Social and economic historians have identified a widespread tendency in France and Italy in the later 16th and early 17th centuries towards what has been called “refeudalisation”: a movement, backed by the forces of the emergent modern state, to reimpose customary ties and obligations upon the rural peasantry. During the course of the 16th century, Italy lost much of its economic advantage in trade and banking, and the new aristocracy was reinvesting its wealth in land (in particular pastoral rather than arable land) and in the traditional appurtenances of feudal lordship.

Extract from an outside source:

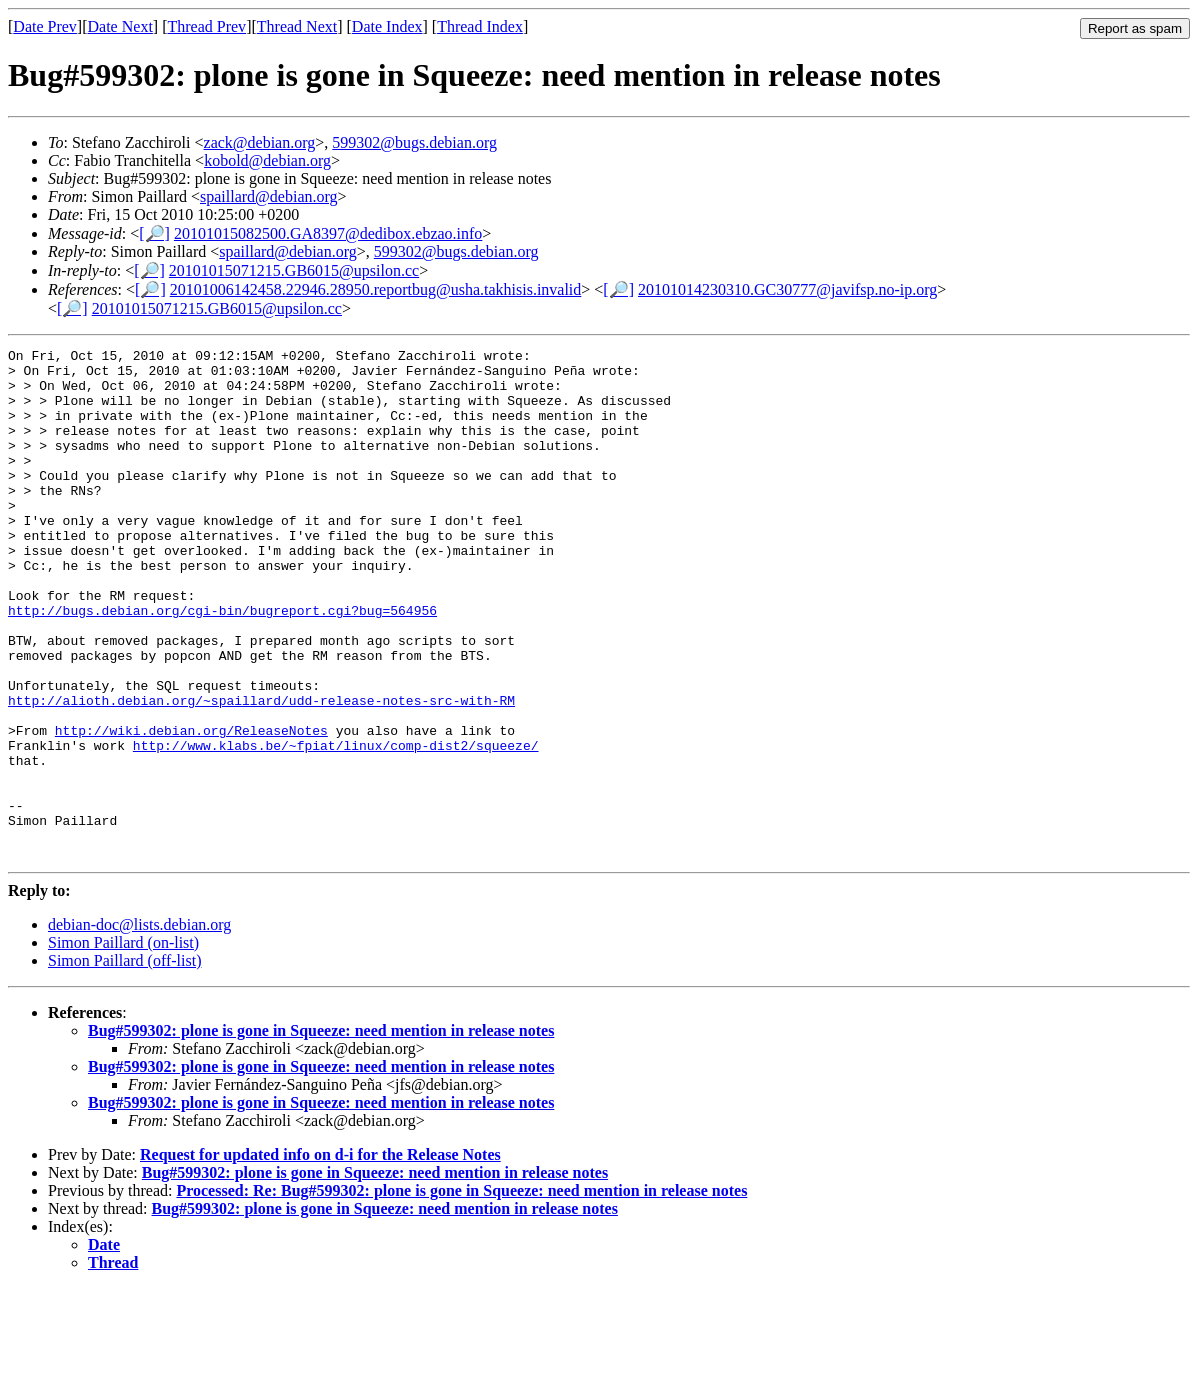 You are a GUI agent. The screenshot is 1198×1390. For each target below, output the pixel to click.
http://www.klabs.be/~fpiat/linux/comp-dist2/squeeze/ (336, 826)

Pastoral art was an idealised representation of this new ideology, evident also in the design of Palladio’s rural villas for the aristocracy of the Venetian terra firma that so appealed to 18th-century Whig landowners in Britain.

Here, however, another response to the decline of the feudal system was taking place – what Marx identified as “agrarian capitalism”. Indeed, against those economists who argue that the origins of capitalism must lie within urban commerce, the always rising bourgeoisie, colonialism or industrialisation, Marx insisted, in the closing historical section of the first part of Capital, that the earliest forms of the capitalist market system emerged in rural Britain.

Marx charts with devastating clarity the impact of the first enclosures of common land in the Tudor period (an early example of privatisation), the shift from arable to less labour-intensive (and more picturesquely “natural”) pastoral farming, the creation of a dispossessed rural proletariat that was “freed” from feudal obligations to sell its labour on the open market, and the introduction of improved technologies to yield greater productivity that we now call the Agricultural Revolution. All these innovations were introduced by the great landowning aristocracy of England and Scotland, who established the particular method for extracting surplus value from their estates that continues its relentless march throughout the world to this day, and whose most representative exemplars lived within a few miles of each other in East Anglia.

Everything is connected. As I drove through the familiar rural idyll that is North Norfolk that day, I pondered on the astonishing fact that here, in this remote and tranquil corner of the world, so apparently removed from the thunderous roar of modernity, was forged the capitalist imperium that now rules that same world. And I begin to understand better how I might rethink the pastoral forms of those earliest operas in relation to modernity, and in relation to my own lament for the imaginary pastoral idyll of my childhood, and for the loss of the father who presided over that childhood and who shaped the values that still inform my life and work: Barry Till DD, scholar and educator, as he asked to be remembered on his memorial stone in the churchyard at Cley.